テオドアは、客はディアンの馬子(オットー)だから追い返すのは難しいと言い、「でも辺境伯はいつも通り会わないつもりですよね?」と何度も確認してくる。

 

 

55〜57話 感想

ディアンが侍女として働く約束の話を持ち出した時に、エフェンハルトが赤くなって顔を隠してるのが、なぜなのかイマイチわかりません。

え?そこそんな顔赤くするような話だった?

翻訳が違うんだろうか・・・。

まあ、なんか他のとこでも、こうでこうなったの理屈がよくわからない話の展開は所々あるんですが、だいたいの言ってることがわかればいいやと思ってます。

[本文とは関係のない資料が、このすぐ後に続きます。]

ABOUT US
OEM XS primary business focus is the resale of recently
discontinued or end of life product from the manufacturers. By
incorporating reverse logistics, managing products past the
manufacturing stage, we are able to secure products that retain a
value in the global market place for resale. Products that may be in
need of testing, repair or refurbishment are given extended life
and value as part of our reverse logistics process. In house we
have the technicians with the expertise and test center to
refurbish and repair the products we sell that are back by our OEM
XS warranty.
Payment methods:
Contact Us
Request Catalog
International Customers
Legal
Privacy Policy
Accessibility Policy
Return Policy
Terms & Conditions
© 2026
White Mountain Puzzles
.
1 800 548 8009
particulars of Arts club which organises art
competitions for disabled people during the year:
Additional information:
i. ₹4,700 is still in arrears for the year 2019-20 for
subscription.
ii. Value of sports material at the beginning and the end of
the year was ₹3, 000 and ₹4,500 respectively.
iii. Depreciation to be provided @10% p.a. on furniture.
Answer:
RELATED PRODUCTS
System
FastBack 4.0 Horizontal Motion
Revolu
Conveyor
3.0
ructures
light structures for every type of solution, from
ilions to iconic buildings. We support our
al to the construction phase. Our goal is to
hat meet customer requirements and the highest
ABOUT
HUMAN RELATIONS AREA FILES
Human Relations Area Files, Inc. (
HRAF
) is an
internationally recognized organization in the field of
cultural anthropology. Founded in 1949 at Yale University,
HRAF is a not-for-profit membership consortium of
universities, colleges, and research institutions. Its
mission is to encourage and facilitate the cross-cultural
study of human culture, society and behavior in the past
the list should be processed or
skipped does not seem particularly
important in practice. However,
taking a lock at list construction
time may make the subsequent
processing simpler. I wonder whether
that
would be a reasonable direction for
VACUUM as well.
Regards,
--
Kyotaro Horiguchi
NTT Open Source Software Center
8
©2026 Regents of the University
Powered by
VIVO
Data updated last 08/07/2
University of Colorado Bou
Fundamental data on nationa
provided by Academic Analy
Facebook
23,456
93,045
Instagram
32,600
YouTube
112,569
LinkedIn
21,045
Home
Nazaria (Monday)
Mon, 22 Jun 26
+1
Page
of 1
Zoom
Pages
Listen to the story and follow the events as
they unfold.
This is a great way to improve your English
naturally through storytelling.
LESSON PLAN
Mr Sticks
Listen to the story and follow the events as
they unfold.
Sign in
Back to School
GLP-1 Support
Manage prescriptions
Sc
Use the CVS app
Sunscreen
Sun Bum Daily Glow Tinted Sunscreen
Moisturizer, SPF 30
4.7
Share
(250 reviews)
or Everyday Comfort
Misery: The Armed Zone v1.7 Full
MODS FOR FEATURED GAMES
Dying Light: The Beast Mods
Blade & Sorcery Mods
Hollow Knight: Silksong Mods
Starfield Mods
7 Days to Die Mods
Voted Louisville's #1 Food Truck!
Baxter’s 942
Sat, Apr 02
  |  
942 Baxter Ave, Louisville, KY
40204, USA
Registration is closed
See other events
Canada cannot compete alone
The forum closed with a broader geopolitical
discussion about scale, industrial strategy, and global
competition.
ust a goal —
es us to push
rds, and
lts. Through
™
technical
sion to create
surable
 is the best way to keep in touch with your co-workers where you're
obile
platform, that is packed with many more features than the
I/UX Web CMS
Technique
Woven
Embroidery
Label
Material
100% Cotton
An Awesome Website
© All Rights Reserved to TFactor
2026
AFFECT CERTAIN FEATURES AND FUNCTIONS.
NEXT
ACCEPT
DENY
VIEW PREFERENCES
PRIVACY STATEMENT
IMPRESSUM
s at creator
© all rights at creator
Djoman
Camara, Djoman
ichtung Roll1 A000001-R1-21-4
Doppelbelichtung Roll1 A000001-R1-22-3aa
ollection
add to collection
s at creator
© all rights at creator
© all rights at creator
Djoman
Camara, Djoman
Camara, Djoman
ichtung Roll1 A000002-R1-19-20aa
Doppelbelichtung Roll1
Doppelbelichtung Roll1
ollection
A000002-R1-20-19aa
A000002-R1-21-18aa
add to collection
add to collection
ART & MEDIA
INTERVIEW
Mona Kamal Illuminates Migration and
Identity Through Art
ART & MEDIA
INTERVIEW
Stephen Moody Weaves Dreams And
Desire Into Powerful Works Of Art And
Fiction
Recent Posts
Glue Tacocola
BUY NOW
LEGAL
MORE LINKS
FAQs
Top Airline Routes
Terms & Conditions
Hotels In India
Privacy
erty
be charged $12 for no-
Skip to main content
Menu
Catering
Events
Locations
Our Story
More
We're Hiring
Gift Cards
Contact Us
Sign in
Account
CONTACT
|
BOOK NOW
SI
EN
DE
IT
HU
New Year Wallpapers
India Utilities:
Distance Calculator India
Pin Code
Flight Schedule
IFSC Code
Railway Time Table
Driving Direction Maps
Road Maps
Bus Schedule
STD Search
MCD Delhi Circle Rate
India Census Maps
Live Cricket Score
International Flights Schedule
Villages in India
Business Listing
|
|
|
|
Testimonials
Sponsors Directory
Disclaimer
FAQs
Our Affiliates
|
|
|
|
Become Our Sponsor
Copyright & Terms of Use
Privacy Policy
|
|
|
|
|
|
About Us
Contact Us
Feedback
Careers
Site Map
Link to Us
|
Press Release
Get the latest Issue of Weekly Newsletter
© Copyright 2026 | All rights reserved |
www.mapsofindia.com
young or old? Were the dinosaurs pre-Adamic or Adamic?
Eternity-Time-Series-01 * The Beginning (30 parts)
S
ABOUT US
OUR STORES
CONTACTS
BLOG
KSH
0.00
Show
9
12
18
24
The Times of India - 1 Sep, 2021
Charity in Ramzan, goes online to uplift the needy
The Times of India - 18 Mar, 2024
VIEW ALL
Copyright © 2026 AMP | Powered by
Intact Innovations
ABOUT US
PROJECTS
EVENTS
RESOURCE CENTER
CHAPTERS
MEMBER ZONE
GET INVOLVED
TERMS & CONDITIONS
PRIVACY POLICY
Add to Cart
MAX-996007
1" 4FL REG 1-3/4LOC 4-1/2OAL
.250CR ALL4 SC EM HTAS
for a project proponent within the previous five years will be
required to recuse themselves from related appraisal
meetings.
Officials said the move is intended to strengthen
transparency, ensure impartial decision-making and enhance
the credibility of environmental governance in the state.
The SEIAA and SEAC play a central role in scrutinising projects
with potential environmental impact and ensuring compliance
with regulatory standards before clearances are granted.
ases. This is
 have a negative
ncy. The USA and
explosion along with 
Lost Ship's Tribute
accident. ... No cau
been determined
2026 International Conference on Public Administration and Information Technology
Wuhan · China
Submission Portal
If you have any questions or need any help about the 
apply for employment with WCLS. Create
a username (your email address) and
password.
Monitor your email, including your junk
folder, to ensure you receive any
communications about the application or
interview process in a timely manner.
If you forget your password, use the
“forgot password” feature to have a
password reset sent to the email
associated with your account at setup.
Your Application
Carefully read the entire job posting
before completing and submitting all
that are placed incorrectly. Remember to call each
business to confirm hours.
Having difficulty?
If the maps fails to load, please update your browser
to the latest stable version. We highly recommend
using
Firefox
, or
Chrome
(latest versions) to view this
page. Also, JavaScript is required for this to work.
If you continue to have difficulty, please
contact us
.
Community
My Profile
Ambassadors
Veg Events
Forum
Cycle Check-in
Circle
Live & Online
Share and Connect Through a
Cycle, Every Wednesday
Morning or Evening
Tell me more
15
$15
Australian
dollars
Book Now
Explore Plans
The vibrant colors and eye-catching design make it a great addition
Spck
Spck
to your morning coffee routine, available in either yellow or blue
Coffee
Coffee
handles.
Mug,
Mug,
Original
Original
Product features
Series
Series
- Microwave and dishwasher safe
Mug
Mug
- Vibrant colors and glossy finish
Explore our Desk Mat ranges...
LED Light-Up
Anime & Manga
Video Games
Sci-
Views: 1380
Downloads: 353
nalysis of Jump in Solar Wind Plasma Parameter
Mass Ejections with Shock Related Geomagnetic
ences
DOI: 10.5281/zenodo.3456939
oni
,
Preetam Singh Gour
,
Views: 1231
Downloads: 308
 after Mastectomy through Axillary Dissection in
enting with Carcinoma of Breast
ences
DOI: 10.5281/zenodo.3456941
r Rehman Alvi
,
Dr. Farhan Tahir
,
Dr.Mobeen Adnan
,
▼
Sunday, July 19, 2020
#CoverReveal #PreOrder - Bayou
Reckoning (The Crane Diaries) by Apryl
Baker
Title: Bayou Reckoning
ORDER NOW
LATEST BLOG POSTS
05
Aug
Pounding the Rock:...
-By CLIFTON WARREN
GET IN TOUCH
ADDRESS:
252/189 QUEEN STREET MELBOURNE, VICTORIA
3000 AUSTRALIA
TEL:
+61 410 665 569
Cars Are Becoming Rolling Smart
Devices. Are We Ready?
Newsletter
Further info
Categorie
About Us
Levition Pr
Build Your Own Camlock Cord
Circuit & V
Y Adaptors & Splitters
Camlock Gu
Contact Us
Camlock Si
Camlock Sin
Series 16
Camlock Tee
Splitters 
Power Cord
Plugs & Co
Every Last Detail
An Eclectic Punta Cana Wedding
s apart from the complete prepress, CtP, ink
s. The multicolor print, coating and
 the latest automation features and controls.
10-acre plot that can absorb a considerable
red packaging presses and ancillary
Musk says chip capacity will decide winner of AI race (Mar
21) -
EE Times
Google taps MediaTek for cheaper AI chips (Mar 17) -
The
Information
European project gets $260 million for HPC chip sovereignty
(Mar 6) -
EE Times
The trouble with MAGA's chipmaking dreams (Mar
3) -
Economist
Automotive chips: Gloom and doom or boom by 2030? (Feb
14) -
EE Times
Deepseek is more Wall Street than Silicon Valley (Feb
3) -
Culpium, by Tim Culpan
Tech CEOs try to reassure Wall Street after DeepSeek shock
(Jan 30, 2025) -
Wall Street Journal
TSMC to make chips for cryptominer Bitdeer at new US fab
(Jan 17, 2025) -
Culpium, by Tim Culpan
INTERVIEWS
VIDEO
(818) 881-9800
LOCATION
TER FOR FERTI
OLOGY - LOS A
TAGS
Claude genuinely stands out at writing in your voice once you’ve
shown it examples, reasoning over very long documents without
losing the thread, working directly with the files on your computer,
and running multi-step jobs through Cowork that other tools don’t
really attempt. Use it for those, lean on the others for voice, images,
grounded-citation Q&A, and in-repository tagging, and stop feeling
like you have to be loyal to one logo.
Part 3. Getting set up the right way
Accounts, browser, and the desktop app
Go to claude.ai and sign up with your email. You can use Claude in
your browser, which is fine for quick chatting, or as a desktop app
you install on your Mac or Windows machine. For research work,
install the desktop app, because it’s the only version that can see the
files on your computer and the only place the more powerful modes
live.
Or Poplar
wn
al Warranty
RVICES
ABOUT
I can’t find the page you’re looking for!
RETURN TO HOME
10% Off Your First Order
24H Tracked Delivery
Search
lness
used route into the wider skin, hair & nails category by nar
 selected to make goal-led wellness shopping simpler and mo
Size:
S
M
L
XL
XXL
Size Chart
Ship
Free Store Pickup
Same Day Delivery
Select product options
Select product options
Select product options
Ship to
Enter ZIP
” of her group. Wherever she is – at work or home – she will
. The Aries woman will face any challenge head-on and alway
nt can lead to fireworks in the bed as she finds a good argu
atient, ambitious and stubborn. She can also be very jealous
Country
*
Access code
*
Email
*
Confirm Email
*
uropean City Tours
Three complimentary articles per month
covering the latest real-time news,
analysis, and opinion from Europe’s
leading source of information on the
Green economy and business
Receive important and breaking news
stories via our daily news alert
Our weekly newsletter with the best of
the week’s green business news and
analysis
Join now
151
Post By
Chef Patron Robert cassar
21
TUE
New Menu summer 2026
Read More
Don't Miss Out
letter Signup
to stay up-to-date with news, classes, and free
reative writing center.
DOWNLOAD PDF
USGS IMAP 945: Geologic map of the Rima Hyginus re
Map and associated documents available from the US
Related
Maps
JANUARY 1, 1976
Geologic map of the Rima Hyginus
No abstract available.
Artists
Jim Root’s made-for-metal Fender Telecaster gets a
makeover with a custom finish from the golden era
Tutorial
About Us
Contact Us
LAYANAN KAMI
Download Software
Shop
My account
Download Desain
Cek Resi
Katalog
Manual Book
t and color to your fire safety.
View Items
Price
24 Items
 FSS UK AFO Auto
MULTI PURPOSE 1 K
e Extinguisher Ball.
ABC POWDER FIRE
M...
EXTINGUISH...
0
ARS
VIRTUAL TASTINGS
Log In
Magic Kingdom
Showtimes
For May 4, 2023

心の声が結構いっぱい書かれてる作品なので、心情がわかりやすいかと思いきやそうでもないという・・。

 

 

そしてテオドアが何度も客に会わないのかとエフェンハルトに確認するのはなぜなんだろう?
(この先の話も読みましたが、よくわかりませんでした)

56話でテオドアがディアンに「仰せのままに」と、タイトル通りの言葉を言うんですが、タイトルの言葉を言った!って感じがあんまりしない。
そうか、そういう意味でタイトルになってるんだねーって感じが特に無いな、と思いました。

前にもヘリオス、エフェンハルト、ディアン(妖精女王)の回想の時に「仰せのままに」のセリフがあって、どっちもディアンのだったので、「ディアンの仰せのままに」ってことではあるようですが。